Every line of the entries that holds the word "alla" is to be copied.

-- Data for the task follows --

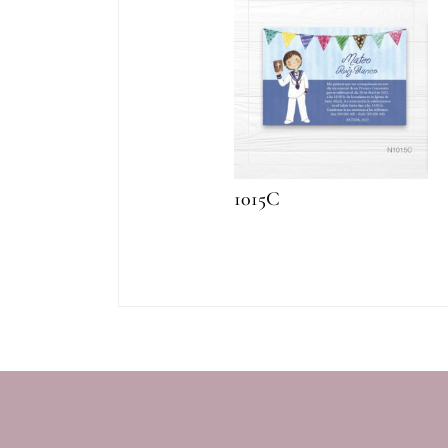
1015C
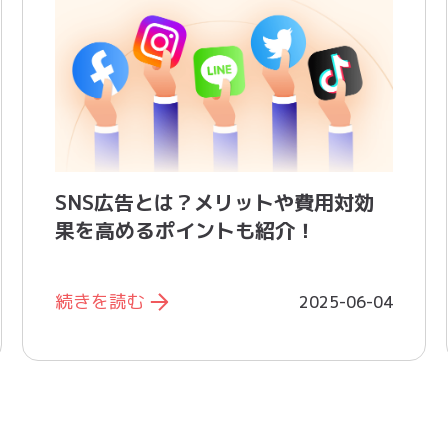
SNS広告とは？メリットや費用対効
果を高めるポイントも紹介！
続きを読む
2025-06-04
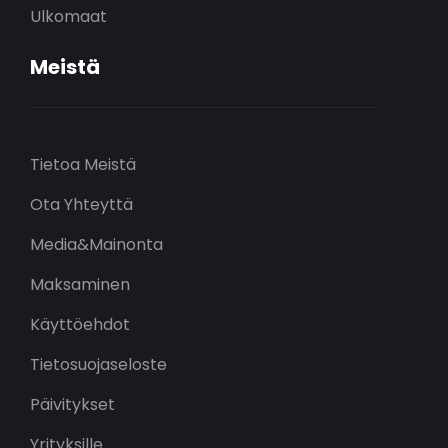
Ulkomaat
Meistä
Tietoa Meistä
Ota Yhteyttä
Media&Mainonta
Maksaminen
Käyttöehdot
Tietosuojaseloste
Päivitykset
Yrityksille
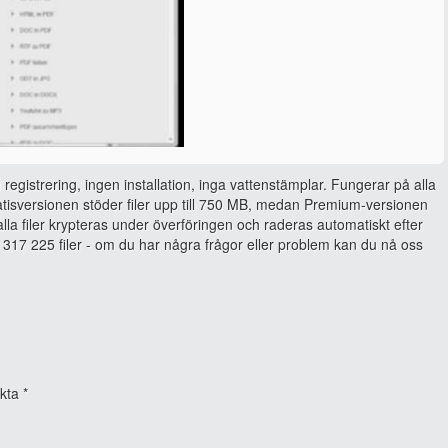
 registrering, ingen installation, inga vattenstämplar. Fungerar på alla
isversionen stöder filer upp till 750 MB, medan Premium-versionen
, alla filer krypteras under överföringen och raderas automatiskt efter
317 225 filer - om du har några frågor eller problem kan du nå oss
rkta
*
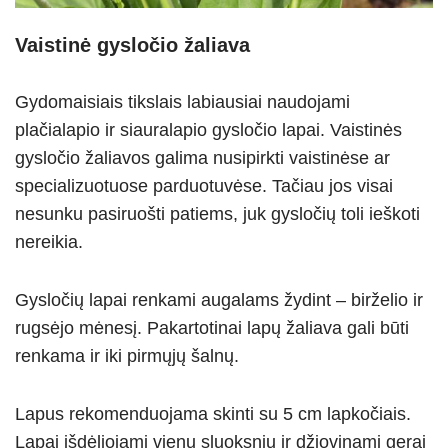
Vaistinė gysločio žaliava
Gydomaisiais tikslais labiausiai naudojami
plačialapio ir siauralapio gysločio lapai. Vaistinės
gysločio žaliavos galima nusipirkti vaistinėse ar
specializuotuose parduotuvėse. Tačiau jos visai
nesunku pasiruošti patiems, juk gysločių toli ieškoti
nereikia.
Gysločių lapai renkami augalams žydint – birželio ir
rugsėjo mėnesį. Pakartotinai lapų žaliava gali būti
renkama ir iki pirmųjų šalnų.
Lapus rekomenduojama skinti su 5 cm lapkočiais.
Lapai išdėliojami vienu sluoksniu ir džiovinami gerai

-- Data for the task concluded --

*Reply*
 registrering, ingen installation, inga vattenstämplar. Fungerar på alla
, alla filer krypteras under överföringen och raderas automatiskt efter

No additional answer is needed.